#### GOAL OF THE EXERCISE:
Give back the entries in full, exactly as they are written.
===
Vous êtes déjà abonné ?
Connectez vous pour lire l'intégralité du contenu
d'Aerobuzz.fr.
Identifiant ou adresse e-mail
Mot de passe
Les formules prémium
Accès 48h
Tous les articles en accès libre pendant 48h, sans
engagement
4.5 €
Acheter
===
#### TASK RESULT:
Vous êtes déjà abonné ?
Connectez vous pour lire l'intégralité du contenu
d'Aerobuzz.fr.
Identifiant ou adresse e-mail
Mot de passe
Les formules prémium
Accès 48h
Tous les articles en accès libre pendant 48h, sans
engagement
4.5 €
Acheter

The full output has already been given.